- _The problem_: Below are the entries to work from; restate word for word the portion that opens with the line containing "Pyramid Seeds !" and closes with the line containing "Cannabis en Bulk (ROI)", keeping both.

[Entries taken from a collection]
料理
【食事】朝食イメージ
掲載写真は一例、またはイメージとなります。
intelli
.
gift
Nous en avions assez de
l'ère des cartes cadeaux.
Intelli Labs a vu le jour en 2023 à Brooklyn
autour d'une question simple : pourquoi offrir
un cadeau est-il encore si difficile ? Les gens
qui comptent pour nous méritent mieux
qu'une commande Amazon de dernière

==

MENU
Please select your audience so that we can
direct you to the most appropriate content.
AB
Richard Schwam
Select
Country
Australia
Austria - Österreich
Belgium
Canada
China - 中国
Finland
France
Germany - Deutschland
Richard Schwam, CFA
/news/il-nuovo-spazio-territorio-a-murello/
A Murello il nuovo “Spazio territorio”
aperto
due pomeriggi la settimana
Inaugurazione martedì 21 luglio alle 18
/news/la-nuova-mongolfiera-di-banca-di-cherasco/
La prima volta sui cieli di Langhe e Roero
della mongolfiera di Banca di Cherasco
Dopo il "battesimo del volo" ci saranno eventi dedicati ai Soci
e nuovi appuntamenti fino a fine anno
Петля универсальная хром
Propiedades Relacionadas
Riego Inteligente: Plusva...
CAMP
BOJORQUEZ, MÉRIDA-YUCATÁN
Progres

--

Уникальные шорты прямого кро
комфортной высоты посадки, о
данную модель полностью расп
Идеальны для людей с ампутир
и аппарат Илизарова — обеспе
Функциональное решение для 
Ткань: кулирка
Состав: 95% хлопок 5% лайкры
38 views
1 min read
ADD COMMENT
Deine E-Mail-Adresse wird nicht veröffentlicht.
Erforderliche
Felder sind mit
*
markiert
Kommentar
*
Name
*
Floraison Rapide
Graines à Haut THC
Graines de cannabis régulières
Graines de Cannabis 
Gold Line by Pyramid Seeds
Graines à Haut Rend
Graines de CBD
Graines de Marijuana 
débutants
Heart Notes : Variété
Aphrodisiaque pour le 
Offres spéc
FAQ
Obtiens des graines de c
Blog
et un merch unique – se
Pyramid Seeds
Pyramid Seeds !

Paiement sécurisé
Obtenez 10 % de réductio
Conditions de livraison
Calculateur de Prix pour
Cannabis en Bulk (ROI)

- _Solution to this exercise_:
Pyramid Seeds !

Paiement sécurisé
Obtenez 10 % de réductio
Conditions de livraison
Calculateur de Prix pour
Cannabis en Bulk (ROI)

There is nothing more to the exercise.